Speaker
Description
We implemented a simplified time-bin BB84 quantum key distribution protocol with the purpose of achieving the highest possible secret key rate at short distances. The sender Alice emits signals at a rate of 2.5 GHz. In the key-generating basis, we use a superconducting nanowire single photon detector (SNSPD) with a novel design optimized for fast count rates. The in-house designed and fabricated NbTiN detector consists of 14 nanowires which are arranged in an interleaved pattern. Together with the in-house made readout electronics, the detector shows a jitter below 60 ps and simultaneously an efficiency of 64\% at a count rate of 320 Mcps, which represents the operating point of the detector for our shortest-distance key exchange. We performed real-time error correction with a low-density parity check algorithm implemented on a dedicated field-programmable gate array.
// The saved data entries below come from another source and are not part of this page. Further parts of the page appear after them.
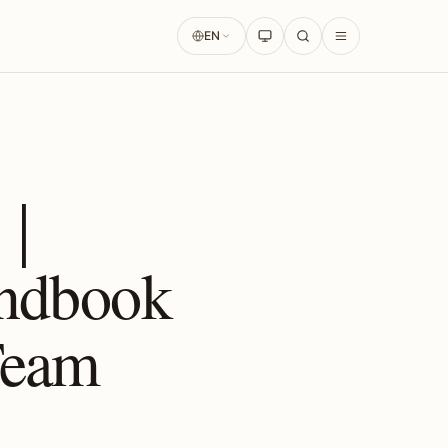
EN
s｜
andbook
 Team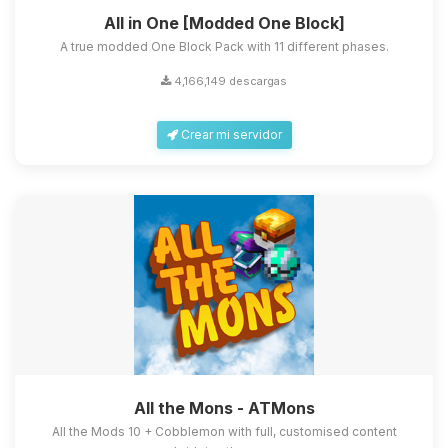
All in One [Modded One Block]
A true modded One Block Pack with 11 different phases.
4,166,149 descargas
Crear mi servidor
All the Mons - ATMons
All the Mods 10 + Cobblemon with full, customised content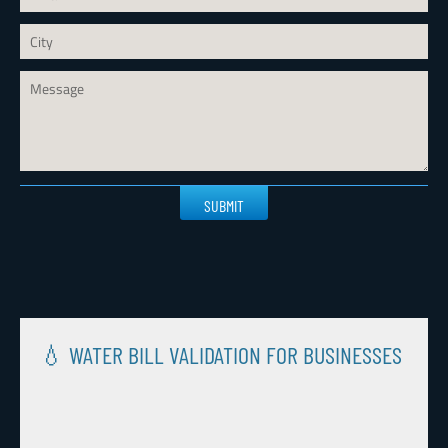
Please
leave
this
field
empty.
💧 WATER BILL VALIDATION FOR BUSINESSES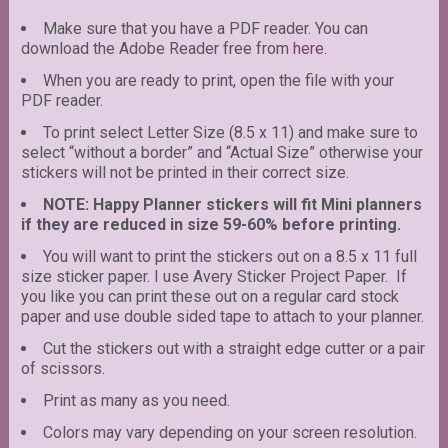
Make sure that you have a PDF reader. You can
download the Adobe Reader free from
here
.
When you are ready to print, open the file with your
PDF reader.
To print select Letter Size (8.5 x 11) and make sure to
select “without a border” and “Actual Size” otherwise your
stickers will not be printed in their correct size.
NOTE: Happy Planner stickers will fit Mini planners
if they are reduced in size 59-60% before printing.
You will want to print the stickers out on a 8.5 x 11 full
size sticker paper. I use Avery Sticker Project Paper. If
you like you can print these out on a regular card stock
paper and use double sided tape to attach to your planner.
Cut the stickers out with a straight edge cutter or a pair
of scissors.
Print as many as you need.
Colors may vary depending on your screen resolution.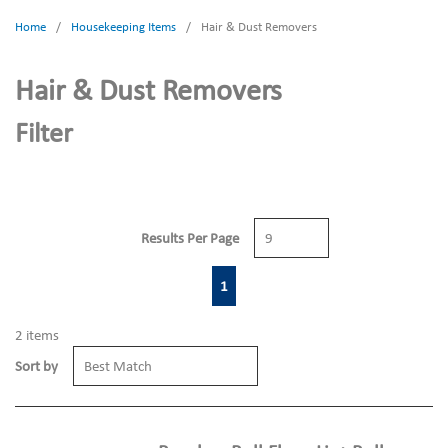
Home
/
Housekeeping Items
/
Hair & Dust Removers
Hair & Dust Removers
Filter
Results Per Page
First page
Previous page
Next page
Last page
1
2
items
Sort by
This algorithm has a leakage of 17% at the highest quantum bit error rate found in our experiment, which was 0.4%. The privacy amplification was performed in real time on a consumer-grade GPU. We achieved a secret key rate of 64 Mbps over a distance of 10.0 km of ultra-low-loss (ULL) single-mode fiber (0.16 dB/km) and 3.0 Mbps over 102.4 km of ULL single-mode fiber . Additionally, we monitored the secret key rate over a longer time over 10.0 km ULL SMF, showing that the secret key rate can be maintained at a similar value for more than 1000 consecutive privacy amplification blocks.